Since women have about twice the risk of developing Alzheimer’s disease compared to men, researchers at UCLA have been conducting a series of studies comparing yoga to traditional memory exercises in an attempt to determine which one has the greatest impact on slowing cognitive decline among women.

Of the 6.2 million people with Alzheimer's disease who are age 65 or older in the United States, almost two-thirds are women, according to Harvard Health, largely because women live longer than men.

To conduct this study, researchers split a cohort of postmenopausal women aged 50 and older with self-reported memory issues and cerebrovascular risk factors into two groups: one that did weekly Kundalini yoga sessions for 12 weeks and one that instead participated in weekly memory enhancement training. A total of 63 participants completed the entire study.

After the first 12 weeks, the researchers assessed the participant’s cognition and subjective memory, and they assessed these factors a second time after 24 weeks. They took blood samples from participants to test for gene expression of aging markers and for molecules associated with inflammation.

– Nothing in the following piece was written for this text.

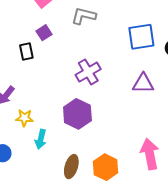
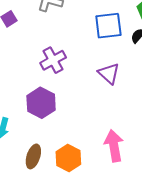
purple triangle: (143, 83) -> (109, 73), turned 40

A small subset of patients were also examined by MRI at the beginning and then again after 12 weeks.

The results showed that participants in the yoga group experienced improvements that the other group did not, including a reduction in subjective memory complaints, prevention of brain matter declines, increased connectivity in the hippocampus which is crucial for long-term memory consolidation and retrieval, and improvement in the peripheral cytokines and gene expression of anti-inflammatory and anti-aging molecules.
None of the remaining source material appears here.